GHFilterOrder

Copyright 2015 Roger R Labbe Jr.

FilterPy library. http://github.com/rlabbe/filterpy

Documentation at: https://filterpy.readthedocs.org

Supporting book at: https://github.com/rlabbe/Kalman-and-Bayesian-Filters-in-Python

This is licensed under an MIT license. See the readme.MD file for more information.

class filterpy.gh.GHFilterOrder(x0, dt, order, g, h=None, k=None)[source]

A g-h filter of aspecified order 0, 1, or 2.

Strictly speaking, the g-h filter is order 1, and the 2nd order filter is called the g-h-k filter.
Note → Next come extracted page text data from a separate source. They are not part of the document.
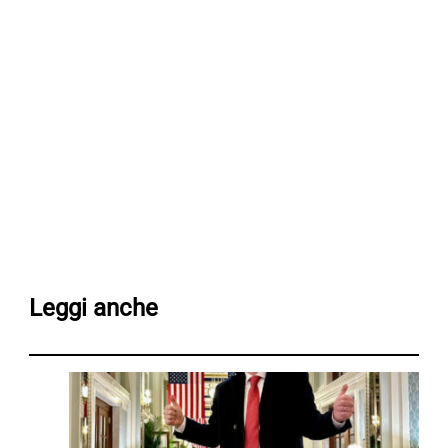
Leggi anche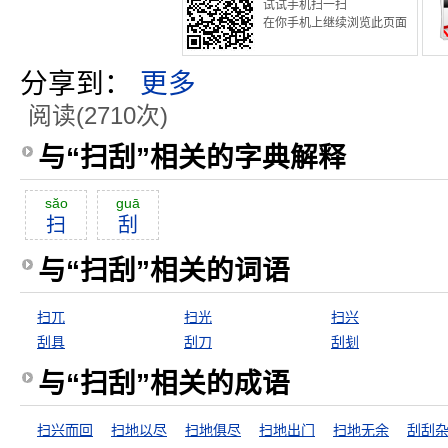
试试手机扫一扫
在你手机上继续浏览此页面
分享到：
更多
阅读(2710次)
与“扫刮”相关的字典解释
săo
guā
扫
刮
与“扫刮”相关的词语
扫兀
扫光
扫兴
刮具
刮刀
刮刬
与“扫刮”相关的成语
扫兴而回
扫地以尽
扫地俱尽
扫地出门
扫地无余
刮刮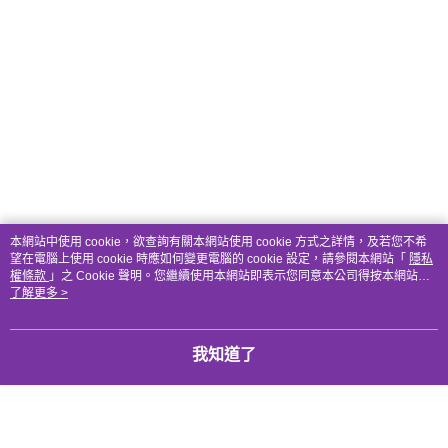
本網站中使用 cookie，欲查詢有關本網站使用 cookie 方式之詳情，及若您不希
望在電腦上使用 cookie 時應如何變更電腦的 cookie 設定，請參閱本網站「
隱私
權條款
」之 Cookie 聲明。您繼續使用本網站即表示您同意本公司得按本網站使
用條款之 Cookie 聲明使用 cookie。
了解更多 >
我知道了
I’m not aware of any filter name that encompasses orders 0, 1, and 2 under one name, or I would use it.

Parameters:
x0 : 1D np.array or scalar

Initial value for the filter state. Each value can be a scalar or a np.array.
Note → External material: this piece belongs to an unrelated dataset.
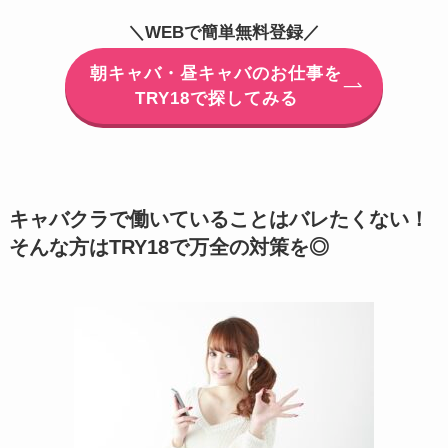
＼WEBで簡単無料登録／
朝キャバ・昼キャバのお仕事を
TRY18で探してみる
キャバクラで働いていることはバレたくない！
そんな方はTRY18で万全の対策を◎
You can use a scalar for x0. If order > 0, then 0.0 is assumed for the higher order terms.

x[0] is the value being tracked x[1] is the first derivative (for order 1 and 2 filters) x[2] is the second derivative (for order 2 filters)

dt : scalar

timestep

order : int

order of the filter. Defines the order of the system 0 - assumes system of form x = a_0 + a_1*t 1 - assumes system of form x = a_0 +a_1*t + a_2*t^2 2 - assumes system of form x = a_0 +a_1*t + a_2*t^2 + a_3*t^3

g : float

filter g gain parameter.

h : float, optional

filter h gain parameter, order 1 and 2 only

k : float, optional

filter k gain parameter, order 2 only

Atrributes
——-
x : np.array

State of the filter.

x[0] is the value being tracked x[1] is the derivative of x[0] (order 1 and 2 only) x[2] is the 2nd derivative of x[0] (order 2 only)
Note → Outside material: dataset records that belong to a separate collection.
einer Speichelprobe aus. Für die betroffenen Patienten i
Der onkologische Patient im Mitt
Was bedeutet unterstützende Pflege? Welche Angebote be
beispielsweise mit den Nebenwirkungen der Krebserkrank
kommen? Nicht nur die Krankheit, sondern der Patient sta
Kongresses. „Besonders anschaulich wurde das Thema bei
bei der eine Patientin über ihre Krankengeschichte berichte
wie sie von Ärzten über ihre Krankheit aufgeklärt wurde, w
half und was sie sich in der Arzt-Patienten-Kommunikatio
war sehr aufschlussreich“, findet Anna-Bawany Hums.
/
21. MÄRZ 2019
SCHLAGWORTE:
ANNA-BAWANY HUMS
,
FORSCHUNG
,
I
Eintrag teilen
This is always an np.array, even for order 0 where you can initialize x0 with a scalar.

y : np.array

Residual - difference between the measurement and the prediction

dt : scalar

timestep

order : int

order of the filter. Defines the order of the system 0 - assumes system of form x = a_0 + a_1*t 1 - assumes system of form x = a_0 +a_1*t + a_2*t^2 2 - assumes system of form x = a_0 +a_1*t + a_2*t^2 + a_3*t^3

g : float

filter g gain parameter.

h : float

filter h gain parameter, order 1 and 2 only

k : float

filter k gain parameter, order 2 only

z : 1D np.array or scalar

measurement passed into update()

__init__(x0, dt, order, g, h=None, k=None)[source]

Creates a g-h filter of order 0, 1, or 2.

update(z, g=None, h=None, k=None)[source]

Update the filter with measurement z. z must be the same type or treatable as the same type as self.x[0].